Exercise prompt: Below are the entries; output exactly the lines from the one containing "mos como o dduu app e" through the final line, inclusive.

Data records:
"""

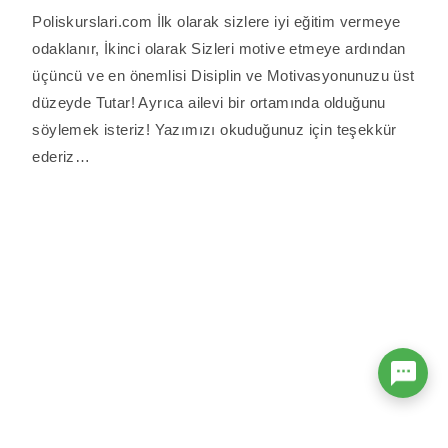
Poliskurslari.com İlk olarak sizlere iyi eğitim vermeye
odaklanır, İkinci olarak Sizleri motive etmeye ardından
üçüncü ve en önemlisi Disiplin ve Motivasyonunuzu üst
düzeyde Tutar! Ayrıca ailevi bir ortamında olduğunu
söylemek isteriz! Yazımızı okuduğunuz için teşekkür
ederiz…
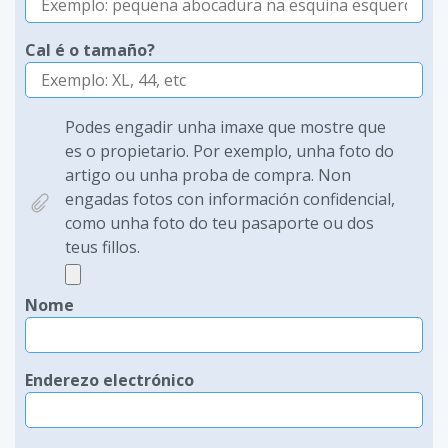
Cal é o tamaño?
Podes engadir unha imaxe que mostre que
es o propietario. Por exemplo, unha foto do
artigo ou unha proba de compra. Non
engadas fotos con información confidencial,
como unha foto do teu pasaporte ou dos
teus fillos.
Nome
Enderezo electrónico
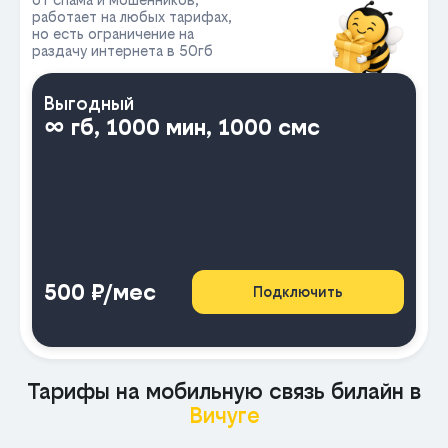
работает на любых тарифах,
но есть ограничение на
раздачу интернета в 50гб
Выгодный
∞ гб, 1000 мин, 1000 смс
500 ₽/мес
Подключить
Тарифы на мобильную связь билайн в
Вичуге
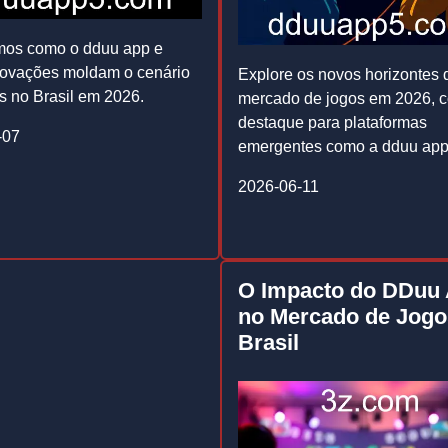
mos como o dduu app e
novações moldam o cenário
Explore os novos horizontes 
s no Brasil em 2026.
mercado de jogos em 2026, 
destaque para plataformas
-07
emergentes como a dduu app
2026-06-11
O Impacto do DDuu
no Mercado de Jogo
Brasil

"""

Final answer:
mos como o dduu app e
novações moldam o cenário
Explore os novos horizontes 
s no Brasil em 2026.
mercado de jogos em 2026, 
destaque para plataformas
-07
emergentes como a dduu app
2026-06-11
O Impacto do DDuu
no Mercado de Jogo
Brasil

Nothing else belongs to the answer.